Well this is sort of an admission of error I guess.

There were highly paid generals who predicted what Iraq would be like (that is, no WMDs, an easy victory, and then a failing occupation), but their opinions were gutted by two ways. First, the Bush administration fired some of them, like Shinseki. The rest did what military officers are supposed to do: they tried to implement a policy that they had privately argued against without making any public comment.

Second, the Bush administration modified some of their plans so as to eliminate the problem. The best example of this is that it was the original plan to bring the troop strength in Iraq down to 30,000 by the end of summer 2003. This was the plan because it was widely thought that if large numbers of US troops remained in Iraq for more than a year, the inevitable result would be that the Iraqis would first become inconvenienced, then slowly become irate, and then eventually become our enemy. This has come to pass.

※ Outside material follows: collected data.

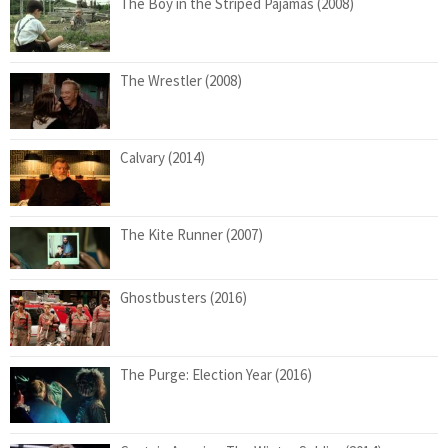
The Boy in the Striped Pajamas (2008)
The Wrestler (2008)
Calvary (2014)
The Kite Runner (2007)
Ghostbusters (2016)
The Purge: Election Year (2016)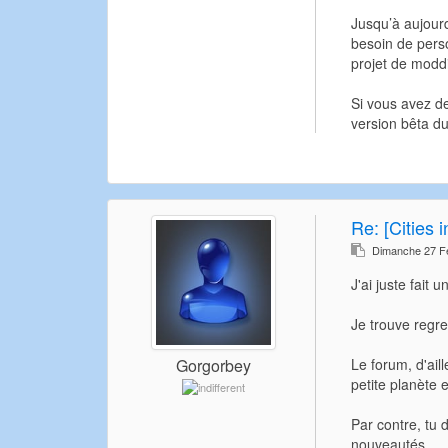
Jusqu’à aujourd
besoin de perso
projet de moddi
Si vous avez de
version bêta du
Re:
[Cities 
Dimanche 27 Fé
J'ai juste fait u
Je trouve regret
Le forum, d'aill
Gorgorbey
petite planète 
Par contre, tu 
nouveautés...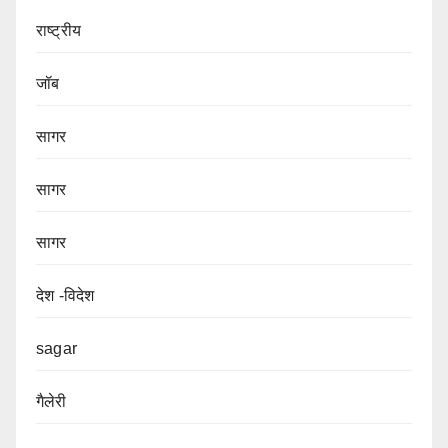
राष्ट्रीय
जॉब
सागर
सागर
सागर
देश -विदेश
sagar
गैलेरी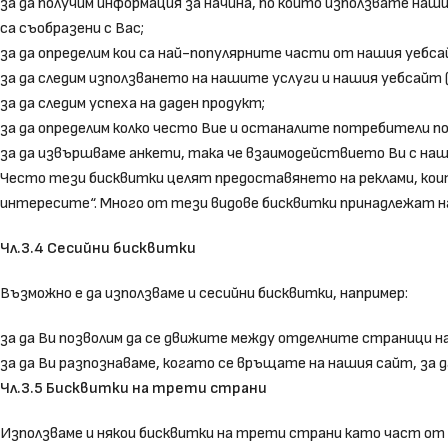
за да получим информация за начина, по който използвате наш
са съобразени с Вас;
за да определим кои са най-популярните части от нашия уебса
за да следим използването на нашите услуги и нашия уебсайт 
за да следим успеха на даден продукт;
за да определим колко често Вие и останалите потребители 
за да извършваме анкети, така че взаимодействието Ви с наш
Често тези бисквитки целят предоставянето на реклами, които
интересите“. Много от тези видове бисквитки принадлежат н
Чл.3.4 Сесийни бисквитки
Възможно е да използваме и сесийни бисквитки, например:
за да Ви позволим да се движите между отделните страници на н
за да Ви разпознаваме, когато се връщате на нашия сайт, за 
Чл.3.5 Бисквитки на трети страни
Използваме и някои бисквитки на трети страни като част от 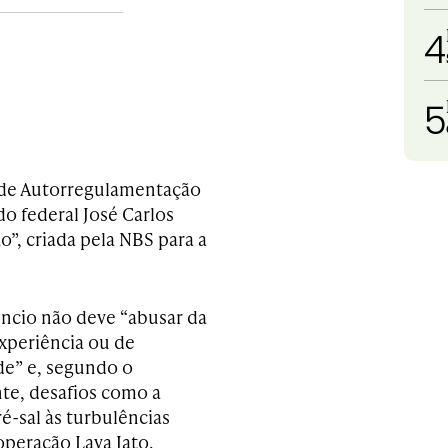
4
5
l de Autorregulamentação
o federal José Carlos
”, criada pela NBS para a
ncio não deve “abusar da
experiência ou de
de” e, segundo o
te, desafios como a
é-sal às turbulências
peração Lava Jato.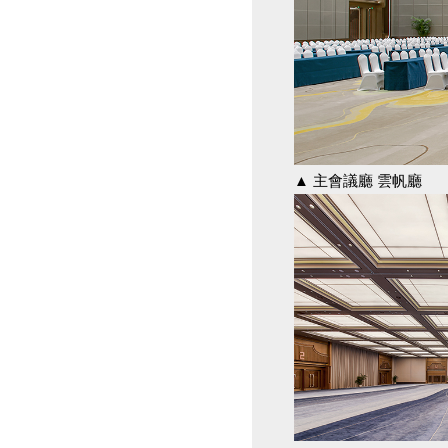
▲ 主會議廳 雲帆廳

Bush's best plan would have been to set up quick elections, no matter how corrupt or bad they would be, for a constitutional convention, and immediately begin pulling out of Iraq. I believe he didn't do this because despite the lip service that the administration's plan gave to the predictions that a long and large US presence would lead to a guerilla war, the neocon thinkers really didn't believe this. Instead, all they could talk about was how well the German and Japanese occupations had gone.